On Sunday of the past weekend, I was a guest instructor on a photo day trip.  It was attended by lots of very nice people, with the expected variance in experience and confidence.  I noticed a few consistencies that I found disappointing that I wanted to share with the membership because they are destructive and invalid.  I will close with what I have learned from my mentors, peers, professionals and coaches about what makes for success, that the reader may find useful.

#1 YouTube as a valid training source

What are those phrases about needles in haystacks and the like?  While there are some decent tutorials on YouTube they are completely outweighed by utter garbage. The problems are the numerous posts that are factually and technically completely incorrect.  

Unless you are very careful, and the source is well experienced, and perhaps even externally curated, be very cautious about what you believe, because most of it will lead you in the wrong direction.  One of the attendees, a very nice fellow, seemed to have been trained entirely by YouTube.  The best advice we could give him was to dump it all and start fresh.  His lack of experience did not give him the tools to discern between useful YouTube videos and the plethora of beef generated fertilizer.

A credible alternative is to attend an accredited class at your local camera shop, go to a night class at a reputable college, find a mentor with good references or join a service such as KelbyOne where the quality standards are very high.  These will not be free and as consequence your odds of getting something worthwhile improve dramatically.

#2 If I Just Get This Camera or This Lens, I Will Be a Better Photographer

No.  You will not.  You may get a newer, faster, higher resolution platform and this will do nothing in any way, shape or form to make you a better photographer.  Most folks that I meet at the beginner and intermediate levels have not even taken the time to learn what the tools that they own are capable of, and sadly get hooked by messages that they are missing something.  Often what they think that they are missing, they already have.  

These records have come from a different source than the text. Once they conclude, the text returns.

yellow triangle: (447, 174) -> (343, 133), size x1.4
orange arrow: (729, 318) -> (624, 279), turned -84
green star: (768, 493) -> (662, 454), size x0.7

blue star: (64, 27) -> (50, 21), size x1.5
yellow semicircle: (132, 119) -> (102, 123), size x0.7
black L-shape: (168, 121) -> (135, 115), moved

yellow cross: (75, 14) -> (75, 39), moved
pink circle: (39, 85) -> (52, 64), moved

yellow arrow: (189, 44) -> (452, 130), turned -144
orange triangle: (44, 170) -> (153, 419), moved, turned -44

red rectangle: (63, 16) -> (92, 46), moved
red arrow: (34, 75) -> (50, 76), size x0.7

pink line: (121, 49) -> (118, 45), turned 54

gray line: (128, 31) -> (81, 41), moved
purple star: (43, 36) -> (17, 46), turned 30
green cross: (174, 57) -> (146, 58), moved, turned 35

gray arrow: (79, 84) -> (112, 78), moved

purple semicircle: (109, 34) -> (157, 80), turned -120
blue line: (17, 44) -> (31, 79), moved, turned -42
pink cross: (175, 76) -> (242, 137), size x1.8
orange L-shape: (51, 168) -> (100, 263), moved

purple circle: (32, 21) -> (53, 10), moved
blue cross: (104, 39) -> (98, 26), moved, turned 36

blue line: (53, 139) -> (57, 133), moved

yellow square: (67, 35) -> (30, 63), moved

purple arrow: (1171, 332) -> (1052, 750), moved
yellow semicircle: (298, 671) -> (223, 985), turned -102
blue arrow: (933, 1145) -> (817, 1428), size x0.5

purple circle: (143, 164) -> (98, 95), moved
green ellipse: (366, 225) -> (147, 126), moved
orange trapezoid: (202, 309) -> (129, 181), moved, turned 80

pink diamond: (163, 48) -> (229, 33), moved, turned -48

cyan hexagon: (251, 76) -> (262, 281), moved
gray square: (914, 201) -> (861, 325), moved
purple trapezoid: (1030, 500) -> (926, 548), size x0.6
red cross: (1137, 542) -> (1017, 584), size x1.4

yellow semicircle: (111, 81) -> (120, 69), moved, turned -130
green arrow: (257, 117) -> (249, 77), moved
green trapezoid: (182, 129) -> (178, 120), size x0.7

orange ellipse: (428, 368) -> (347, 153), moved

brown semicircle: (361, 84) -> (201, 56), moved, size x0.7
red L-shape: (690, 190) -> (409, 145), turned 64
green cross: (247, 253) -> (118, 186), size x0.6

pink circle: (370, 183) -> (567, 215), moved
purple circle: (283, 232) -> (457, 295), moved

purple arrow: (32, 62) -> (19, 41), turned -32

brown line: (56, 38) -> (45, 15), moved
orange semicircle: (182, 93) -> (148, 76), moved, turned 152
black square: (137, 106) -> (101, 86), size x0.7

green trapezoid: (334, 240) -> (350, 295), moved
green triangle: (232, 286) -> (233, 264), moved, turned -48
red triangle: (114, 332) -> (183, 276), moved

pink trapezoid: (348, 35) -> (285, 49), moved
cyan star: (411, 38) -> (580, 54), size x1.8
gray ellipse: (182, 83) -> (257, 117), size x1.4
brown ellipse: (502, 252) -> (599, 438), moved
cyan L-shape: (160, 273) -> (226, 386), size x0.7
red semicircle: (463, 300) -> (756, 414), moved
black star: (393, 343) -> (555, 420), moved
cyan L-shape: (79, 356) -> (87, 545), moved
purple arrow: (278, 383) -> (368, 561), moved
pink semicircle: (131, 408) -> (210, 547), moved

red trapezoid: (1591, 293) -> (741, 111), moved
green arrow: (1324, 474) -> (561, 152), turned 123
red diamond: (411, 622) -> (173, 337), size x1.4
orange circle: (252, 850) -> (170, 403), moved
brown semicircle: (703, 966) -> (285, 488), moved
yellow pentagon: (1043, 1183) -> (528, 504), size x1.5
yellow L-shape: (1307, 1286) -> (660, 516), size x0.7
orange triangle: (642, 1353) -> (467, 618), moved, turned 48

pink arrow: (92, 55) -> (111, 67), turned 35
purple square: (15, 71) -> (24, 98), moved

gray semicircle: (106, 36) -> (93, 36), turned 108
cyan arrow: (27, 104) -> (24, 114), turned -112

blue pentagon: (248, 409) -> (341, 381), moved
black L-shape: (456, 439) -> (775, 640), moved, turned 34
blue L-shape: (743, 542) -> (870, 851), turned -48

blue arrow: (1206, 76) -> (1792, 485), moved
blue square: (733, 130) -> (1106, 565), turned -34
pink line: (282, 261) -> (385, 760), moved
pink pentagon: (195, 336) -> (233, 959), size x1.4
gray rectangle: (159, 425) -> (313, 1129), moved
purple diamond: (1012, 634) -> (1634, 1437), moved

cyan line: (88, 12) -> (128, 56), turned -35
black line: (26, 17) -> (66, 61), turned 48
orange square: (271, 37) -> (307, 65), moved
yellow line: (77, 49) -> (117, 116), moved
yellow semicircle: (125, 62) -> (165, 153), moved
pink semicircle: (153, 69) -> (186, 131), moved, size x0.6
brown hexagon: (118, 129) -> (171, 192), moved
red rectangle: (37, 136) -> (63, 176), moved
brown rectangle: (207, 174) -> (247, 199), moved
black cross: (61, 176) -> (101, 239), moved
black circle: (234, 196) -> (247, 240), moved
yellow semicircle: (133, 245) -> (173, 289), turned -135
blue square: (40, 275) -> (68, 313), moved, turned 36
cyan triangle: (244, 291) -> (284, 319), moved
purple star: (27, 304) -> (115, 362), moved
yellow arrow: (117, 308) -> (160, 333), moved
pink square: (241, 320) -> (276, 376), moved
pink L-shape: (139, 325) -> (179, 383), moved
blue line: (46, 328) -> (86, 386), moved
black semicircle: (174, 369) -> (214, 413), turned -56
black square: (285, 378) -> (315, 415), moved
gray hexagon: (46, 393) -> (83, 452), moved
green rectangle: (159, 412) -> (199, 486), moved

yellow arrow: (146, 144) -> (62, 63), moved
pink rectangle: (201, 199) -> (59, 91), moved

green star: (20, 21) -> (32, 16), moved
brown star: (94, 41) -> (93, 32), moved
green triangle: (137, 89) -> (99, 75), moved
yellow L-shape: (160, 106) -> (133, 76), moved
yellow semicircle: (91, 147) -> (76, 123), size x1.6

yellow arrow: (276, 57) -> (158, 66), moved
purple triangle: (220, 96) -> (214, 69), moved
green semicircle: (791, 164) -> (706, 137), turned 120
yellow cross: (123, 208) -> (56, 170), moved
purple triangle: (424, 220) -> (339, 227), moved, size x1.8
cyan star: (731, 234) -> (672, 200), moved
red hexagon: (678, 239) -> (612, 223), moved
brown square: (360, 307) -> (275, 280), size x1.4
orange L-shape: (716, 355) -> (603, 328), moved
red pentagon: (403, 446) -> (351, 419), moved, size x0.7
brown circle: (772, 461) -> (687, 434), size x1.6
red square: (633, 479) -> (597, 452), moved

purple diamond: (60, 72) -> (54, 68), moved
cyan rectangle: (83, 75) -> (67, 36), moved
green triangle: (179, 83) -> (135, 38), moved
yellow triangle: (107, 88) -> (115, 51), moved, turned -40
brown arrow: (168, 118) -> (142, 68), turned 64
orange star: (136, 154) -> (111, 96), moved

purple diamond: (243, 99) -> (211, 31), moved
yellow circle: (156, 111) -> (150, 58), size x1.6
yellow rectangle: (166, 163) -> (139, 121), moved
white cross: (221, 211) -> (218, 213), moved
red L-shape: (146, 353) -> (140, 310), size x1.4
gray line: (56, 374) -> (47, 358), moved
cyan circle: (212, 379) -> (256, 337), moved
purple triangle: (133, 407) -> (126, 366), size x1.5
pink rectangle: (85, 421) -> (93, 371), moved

If all you want is to take nice pictures, use your smart phone.  It will take nice pictures.  It will not help you make better photographs.  The least expensive mirrorless or DSLR camera has more capability for growth and learning than any smart phone.  You can take pictures with it, but you can also use one to make photographs.  Until you invest your time to learn the techniques and to learn to operate your camera, you're still basically using a heavy smartphone.  Find your manual and read it, and I understand that it may be poorly written.  Make it a point to read one page a day, every day, over and over until you know the tool inside out and can use it to complement, not drive your creative vision.

#3 I Get Lots of Likes on Facebook

What does this mean?  Sadly, it means nothing.  Who follows you on Facebook?  Friends and family?  Do they have the skills or credibility to say whether the image is good or not?

On a forum that I moderate, one of the participants said that all opinions are valid.  This could not be farther from reality.  I might have an opinion on biophysics.  My opinion might be valid to me, but it is worth less than zero to anyone who is actually educated on the subject.  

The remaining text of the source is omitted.